Decisão visa preservar memória e patrimônio cultural
Em nota oficial, a Secretaria Municipal de Infraestrutura e Obras explicou que a decisão atende à necessidade urgente de preservar a memória e o patrimônio cultural de Cuiabá. A proposta inicial, que previa uma demolição controlada seguindo orientações do Instituto do Patrimônio Histórico e Artístico Nacional (Iphan), foi revista após a equipe técnica encontrar uma alternativa viável para manter a fachada em pé, mesmo diante do risco iminente de colapso.
O secretário municipal de Planejamento e Desenvolvimento Urbano, José Afonso Botura Portocarrero, destacou a urgência da intervenção, especialmente devido às chuvas intensas que têm castigado a região e podem agravar os danos à estrutura já fragilizada. "Trata-se de uma ação delicada, que exige precisão técnica para garantir a segurança sem comprometer o que resta do imóvel", afirmou o secretário, ressaltando que a prefeitura está mobilizada para agir rapidamente.
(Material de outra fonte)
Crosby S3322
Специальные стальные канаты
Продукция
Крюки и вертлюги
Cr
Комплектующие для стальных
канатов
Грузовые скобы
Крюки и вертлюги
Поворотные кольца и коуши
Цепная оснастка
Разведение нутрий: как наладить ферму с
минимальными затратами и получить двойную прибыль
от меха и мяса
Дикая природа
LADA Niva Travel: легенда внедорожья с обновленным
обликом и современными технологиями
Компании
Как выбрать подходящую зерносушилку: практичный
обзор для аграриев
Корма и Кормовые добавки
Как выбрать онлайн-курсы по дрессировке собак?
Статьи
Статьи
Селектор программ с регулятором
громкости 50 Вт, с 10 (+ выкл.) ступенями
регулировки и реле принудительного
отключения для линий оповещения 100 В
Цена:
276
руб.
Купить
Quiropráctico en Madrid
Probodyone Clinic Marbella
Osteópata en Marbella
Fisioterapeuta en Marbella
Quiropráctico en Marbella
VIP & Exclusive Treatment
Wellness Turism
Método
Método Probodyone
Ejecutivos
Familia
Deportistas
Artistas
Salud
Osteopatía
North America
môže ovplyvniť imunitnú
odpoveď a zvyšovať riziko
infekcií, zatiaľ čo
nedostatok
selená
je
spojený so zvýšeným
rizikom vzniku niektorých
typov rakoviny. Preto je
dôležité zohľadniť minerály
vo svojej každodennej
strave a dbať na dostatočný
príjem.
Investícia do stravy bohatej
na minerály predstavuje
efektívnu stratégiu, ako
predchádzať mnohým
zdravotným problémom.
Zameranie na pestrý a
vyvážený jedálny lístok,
Iphan oferece apoio técnico e celeridade na emergência
A Superintendente do Iphan em Mato Grosso, Ana Joaquina da Cruz Oliveira, confirmou que o instituto está prestando apoio técnico institucional no caso. "Foi enviado um profissional que verificou a possibilidade de realizar uma medida de escoramento. Existe viabilidade técnica, mas a proposta ainda será enviada para avaliação formal", explicou. No entanto, devido ao caráter emergencial da situação, as obras devem começar o quanto antes. O papel do Iphan, segundo ela, não é analisar minuciosamente a intervenção, mas atuar com celeridade diante de um risco iminente à segurança pública e ao patrimônio.
O casarão em questão, construído no século XIX, é reconhecido como a primeira gráfica e papelaria da cidade, carregando um peso histórico e cultural inestimável. Atualmente, apenas a fachada permanece de pé, transformando-se em um símbolo da memória do Centro Histórico de Cuiabá. A determinação judicial que notificou a prefeitura a demolir a estrutura, emitida neste mês de março após vistorias técnicas apontarem risco de desabamento, agora é revista em prol da preservação.
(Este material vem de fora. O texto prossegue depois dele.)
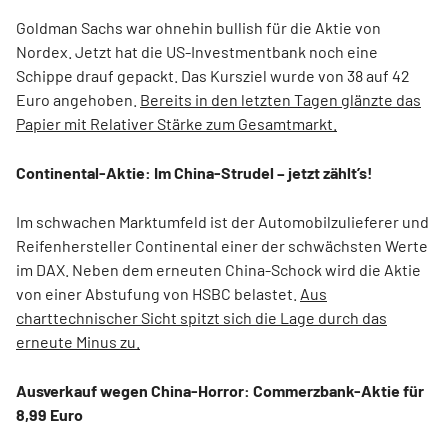
Goldman Sachs war ohnehin bullish für die Aktie von
Nordex. Jetzt hat die US-Investmentbank noch eine
Schippe drauf gepackt. Das Kursziel wurde von 38 auf 42
Euro angehoben.
Bereits in den letzten Tagen glänzte das
Papier mit Relativer Stärke zum Gesamtmarkt.
Continental-Aktie: Im China-Strudel – jetzt zählt’s!
Im schwachen Marktumfeld ist der Automobilzulieferer und
Reifenhersteller Continental einer der schwächsten Werte
im DAX. Neben dem erneuten China-Schock wird die Aktie
von einer Abstufung von HSBC belastet.
Aus
charttechnischer Sicht spitzt sich die Lage durch das
erneute Minus zu.
Ausverkauf wegen China-Horror: Commerzbank-Aktie für
8,99 Euro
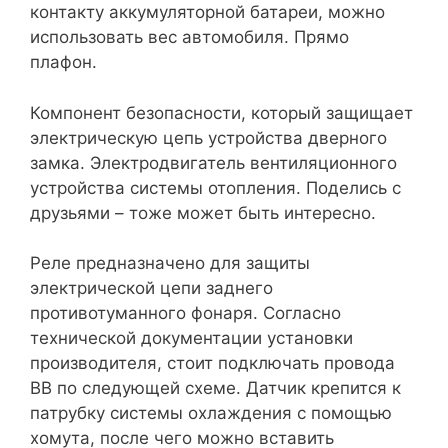
контакту аккумуляторной батареи, можно
использовать вес автомобиля. Прямо
плафон.
Компонент безопасности, который защищает
электрическую цепь устройства дверного
замка. Электродвигатель вентиляционного
устройства системы отопления. Поделись с
друзьями – тоже может быть интересно.
Реле предназначено для защиты
электрической цепи заднего
противотуманного фонаря. Согласно
технической документации установки
производителя, стоит подключать провода
BB по следующей схеме. Датчик крепится к
патрубку системы охлаждения с помощью
хомута, после чего можно вставить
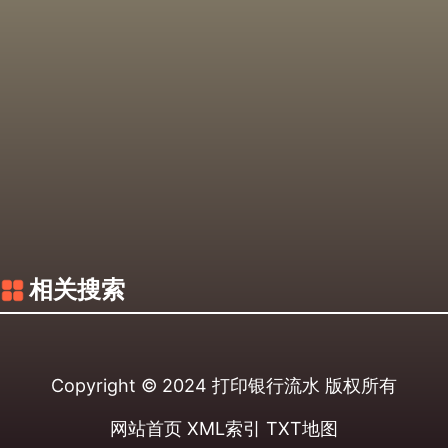
相关搜索
Copyright © 2024
打印银行流水
版权所有
网站首页
XML索引
TXT地图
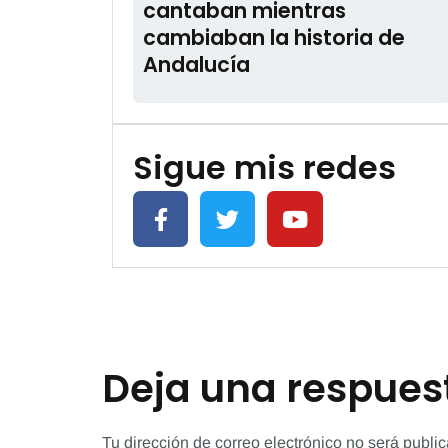
cantaban mientras
cambiaban la historia de
Andalucía
Sigue mis redes
Deja una respues
Tu dirección de correo electrónico no será publi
Ações complementares e preservação da memória
Além da decisão sobre a fachada, a prefeitura informou que a placa da Praça da Mandioca, recolocada recentemente por um morador da região, será retirada e encaminhada ao Museu da Imagem e do Som de Cuiabá (Misc) para preservação adequada. Essa medida complementa os esforços de salvaguarda do patrimônio histórico local, demonstrando um compromisso mais amplo com a memória coletiva da cidade.
A situação do casarão da Gráfica Pepe ilustra os desafios constantes na gestão de patrimônios históricos em áreas urbanas centrais, onde a deterioração natural e fatores climáticos exigem intervenções rápidas e tecnicamente complexas. A opção pelo escoramento, em vez da demolição, representa uma vitória para os defensores do patrimônio cultural, mas impõe uma corrida contra o tempo para evitar um desastre.
Com a nova diretriz, a Prefeitura de Cuiabá e o Iphan buscam equilibrar a segurança pública com a preservação histórica, em um caso que tem mobilizado a atenção de moradores, historiadores e autoridades. Os próximos dias serão cruciais para a implementação das medidas de escoramento, que definirão o futuro deste ícone arquitetônico do século XIX.